In this case the Citrix integrator needs to be able to “lock-down” the Citrix SERVER Organizational Unit, so that already-existing users with conflicting user settings can come in without threatening the stability of the Citrix implementation.

In the case of the “folder redirection” GPO, we have to configure the GPO in the “user” section, since there is no corresponding setting in the “computer” section. But if we set a “user” GPO and put it on our one SERVER organizational unit, by default, we don’t get the guarantee that our GPO will work.

User settings will be read in AD first at the computer OU, but then at the user OU, and the user OU will win out if there are any conflicts, by default.

The key to controlling what happens is the “User Group Policy loopback processing mode” GPO setting. After setting it to “Enabled”, on the GPO of the OU of the Citrix server, the integrator has the option of setting it to either “merge” or “replace” mode.

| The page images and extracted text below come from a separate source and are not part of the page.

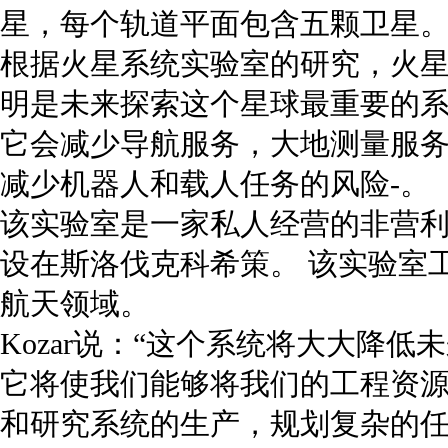
星，每个轨道平面包含五颗卫星
根据火星系统实验室的研究，火
明是未来探索这个星球最重要的
它会减少导航服务，大地测量服
减少机器人和载人任务的风险-。
该实验室是一家私人经营的非营
设在斯洛伐克科希策。 该实验室
航天领域。
Kozar说：“这个系统将大大降
它将使我们能够将我们的工程资
和研究系统的生产，规划复杂的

In the scenario where the integrator has no control over the GPO’s on the user’s OU’s, and the GPO’s could very well be conflicting, (in terms of which drive letters are hidden or revealed, for example, or how locked down a machine is), the integrator can use “loopback-replace”, to cancel out any user-settings that may have been assigned at the user OU, and then use another GPO to set all the user-settings that the users will have, when logging in to servers in that OU.

In this scenario, any setting under the “user” portion of the GPO will have to monolithic, meaning every user will have the same setting.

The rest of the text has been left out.